We've been brainwashed into thinking that religious liberty -- independent, pluralistic religious practices and the free exercise thereof, now under attack by the contraceptives and abortifacients mandate under president Obama's health care plan -- exists solely from the magnanimous secular writers of the First Amendment.  Moreover, liberal elites insist that religious liberty can be suppressed, blithely ignored, with impunity.  They believe that First-Amendment protections for speech, press, and petition would remain unaffected while religious liberty is crushed.  That sequence is not only backward, but impossible.

It is religious liberty, freedom of conscience, and the right to assemble in order to practice community religious tenets that preceded and framed free speech everywhere else and anchored the First Amendment.  Without religious liberty, the foundations under the First Amendment would collapse.

The right to privacy -- or in the vernacular, the right to be left alone, unmolested by the state -- and its handmaiden, the right to free expression and assembly, is wholly derived from 1,500 years of religious liberty on trial.  Who could have imagined that the right to privacy -- stemming from centuries to secure religious liberty -- underscoring Roe v.

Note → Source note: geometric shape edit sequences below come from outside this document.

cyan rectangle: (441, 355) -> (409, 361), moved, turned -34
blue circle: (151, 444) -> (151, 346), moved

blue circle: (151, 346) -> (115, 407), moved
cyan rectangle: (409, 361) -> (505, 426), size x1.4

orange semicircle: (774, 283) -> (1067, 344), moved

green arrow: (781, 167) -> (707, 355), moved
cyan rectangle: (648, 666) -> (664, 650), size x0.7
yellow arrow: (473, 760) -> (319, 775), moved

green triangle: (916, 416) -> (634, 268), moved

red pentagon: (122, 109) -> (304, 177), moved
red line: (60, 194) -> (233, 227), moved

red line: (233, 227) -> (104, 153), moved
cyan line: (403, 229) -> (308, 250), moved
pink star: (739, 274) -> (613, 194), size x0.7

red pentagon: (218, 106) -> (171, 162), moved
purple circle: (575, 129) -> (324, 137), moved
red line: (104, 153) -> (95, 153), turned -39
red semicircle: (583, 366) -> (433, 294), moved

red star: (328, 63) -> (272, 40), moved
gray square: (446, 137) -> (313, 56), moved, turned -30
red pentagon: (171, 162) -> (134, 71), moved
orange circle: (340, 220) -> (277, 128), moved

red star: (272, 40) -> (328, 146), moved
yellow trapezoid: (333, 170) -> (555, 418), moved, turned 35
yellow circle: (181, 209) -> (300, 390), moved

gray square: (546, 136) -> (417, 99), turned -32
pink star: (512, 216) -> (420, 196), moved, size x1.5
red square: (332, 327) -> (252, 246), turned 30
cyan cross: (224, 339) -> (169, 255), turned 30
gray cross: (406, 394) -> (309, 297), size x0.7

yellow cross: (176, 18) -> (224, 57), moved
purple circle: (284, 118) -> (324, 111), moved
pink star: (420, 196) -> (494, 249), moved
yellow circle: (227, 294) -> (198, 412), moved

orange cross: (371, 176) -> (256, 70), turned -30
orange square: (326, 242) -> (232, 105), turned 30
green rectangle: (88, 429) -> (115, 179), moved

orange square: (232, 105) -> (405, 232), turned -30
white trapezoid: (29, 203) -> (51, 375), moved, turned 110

Wade and the specific argument used in Griswold v. Connecticut overturning a ban on contraceptives, is now being tossed aside under President Obama's health plan contraceptives and abortifacients mandate?

Obama's assault on religious liberty is not just some benign sharp elbowing to advance his socialist health care agenda.  If religious liberty can be dismantled, even piecemeal, wholesale erosion of the rest of the First Amendment rights won't be far behind.

Hat Tip to George Weigel.  His book The Cube and the Cathedral inspired the thesis behind this piece.